L’intendant le pria d’attendre là un instant, le temps d’aller aviser sa maîtresse.
Le Torero acquiesça d’un signe de tête et, tandis que l’intendant se retirait, il demeura debout, l’air rêveur.
Dans le couloir où il s’engagea, le vieil intendant tout cassé redressa soudain sa taille, et d’un pas alerte et vif il monta au premier étage et pénétra dans un salon dont le balcon large et spacieux étalait sur la place le ventre rebondi de sa balustrade en fer forgé.
Assise dans un large fauteuil de velours, dans un costume d’une grande simplicité, blanc, depuis les pieds nonchalamment posés sur un coussin de soie rouge merveilleusement brodé jusqu’à la collerette très simple, sans un bijou, sans un ornement, Fausta attendait dans une pose méditative.
Le singulier intendant, qui venait de retrouver si soudainement la vigueur d’un homme dans la force de l’âge, s’inclina profondément devant elle et attendit.
– Eh bien, maître Centurion? interrogea Fausta.

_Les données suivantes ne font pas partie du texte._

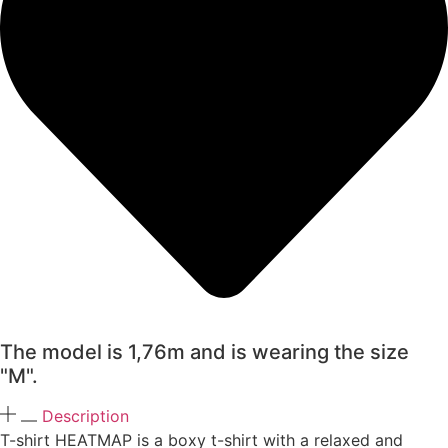
The model is 1,76m and is wearing the size
"M".
Description
T-shirt HEATMAP is a boxy t-shirt with a relaxed and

Centurion, puisque c’était lui qui, adroitement grimé, venait de jouer le rôle d’intendant, Centurion répondit respectueusement:
– Eh bien! il est venu, madame.
Si Fausta fut satisfaite, elle n’en laissa rien paraître. Elle se contenta d’un léger signe de tête pour manifester sa satisfaction, et très calme, l’air presque indifférent:
– Vous l’avez amené?
– Il attend votre bon plaisir en bas.
Fausta répéta le même signe de tête et parut réfléchir un moment.
– Il ne vous a pas reconnu? fit-elle avec une certaine curiosité.
Centurion fit une grimace qui avait la prétention d’être un sourire:
– S’il m’avait reconnu, dit-il avec conviction, je n’aurais pas l’honneur de l’introduire auprès de vous.
Fausta eut un mince sourire.
– Je sais qu’il ne vous affectionne pas précisément, dit-elle.
Centurion eut encore la même grimace et, piteusement:
– Dites qu’il me veut la male-mort, madame, et vous serez dans le vrai. Cela ne laisse pas de m’inquiéter beaucoup. Car enfin, si vos projets aboutissent et qu’il continue à me détester, c’en est fait de la situation que vous avez daigné me faire entrevoir.
Le sourire de Fausta se nuança d’une imperceptible raillerie. Et comme Centurion attendait sa réponse avec une anxiété visible:
– Rassurez-vous, maître, dit-elle gravement. Continuez à me servir fidèlement sans vous inquiéter du reste. Le moment venu, je ferai votre paix avec lui. Je réponds que le roi oubliera les injures faites à l’amoureux sans nom et sans fortune.
– J’avais besoin de cette assurance, madame, proféra Centurion, redevenu tout joyeux.
– Introduisez-le, continua Fausta; et dès qu’il sera parti, revenez prendre mes ordres.
Centurion s’inclina et sortit immédiatement.
Quelques instants plus tard il introduisit le Torero auprès de Fausta et, après avoir refermé la porte sur lui, il se retirait discrètement.
En voyant Fausta, don César fut ébloui. Jamais beauté aussi accomplie n’était apparue à ses yeux ravis. Avec une grâce juvénile, il s’inclina profondément devant elle, autant pour dissimuler son trouble que par respect.
Fausta remarqua l’effet qu’elle produisait sur le jeune homme. Elle esquissa un sourire. Cet effet, elle avait cherché à le produire, elle l’espérait. Il se réalisait au-delà de ses désirs. Elle avait lieu d’être satisfaite.